> **What you should do**:
Records follow. Print exactly the lines from the one that has "be inserted, namely" through the one that has "Go to: Homepage", inclusive, and omit the pictures.

> **Saved entries**:
──────
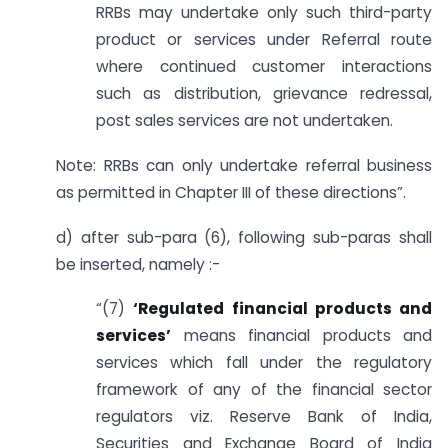
RRBs may undertake only such third-party
product or services under Referral route
where continued customer interactions
such as distribution, grievance redressal,
post sales services are not undertaken.
Note: RRBs can only undertake referral business
as permitted in Chapter III of these directions”.
d) after sub-para (6), following sub-paras shall
be inserted, namely :-
“(7)
‘Regulated financial products and
services’
means financial products and
services which fall under the regulatory
framework of any of the financial sector
regulators viz. Reserve Bank of India,
Securities and Exchange Board of India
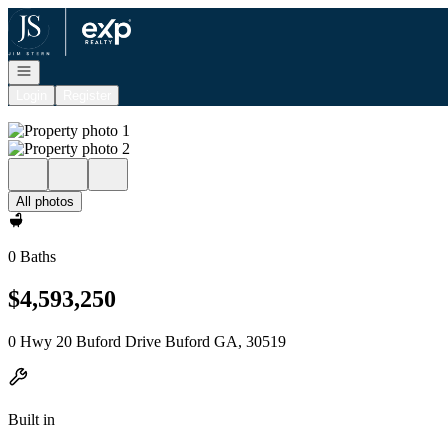
Go to: Homepage
Open navigation
Login
Register
All photos
0 Baths
$4,593,250
0 Hwy 20 Buford Drive Buford GA, 30519
Built in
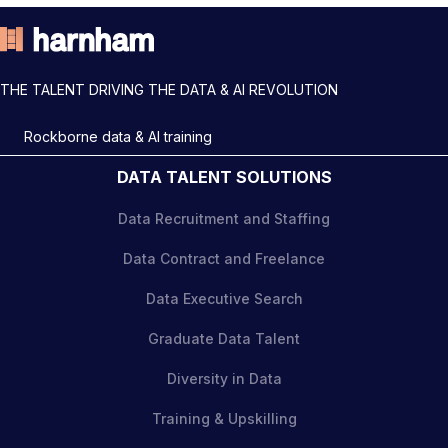
THE TALENT DRIVING THE DATA & AI REVOLUTION
Rockborne data & AI training
DATA TALENT SOLUTIONS
Data Recruitment and Staffing
Data Contract and Freelance
Data Executive Search
Graduate Data Talent
Diversity in Data
Training & Upskilling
──────
> **Output of the task**:
be inserted, namely :-
“(7)
‘Regulated financial products and
services’
means financial products and
services which fall under the regulatory
framework of any of the financial sector
regulators viz. Reserve Bank of India,
Securities and Exchange Board of India
Go to: Homepage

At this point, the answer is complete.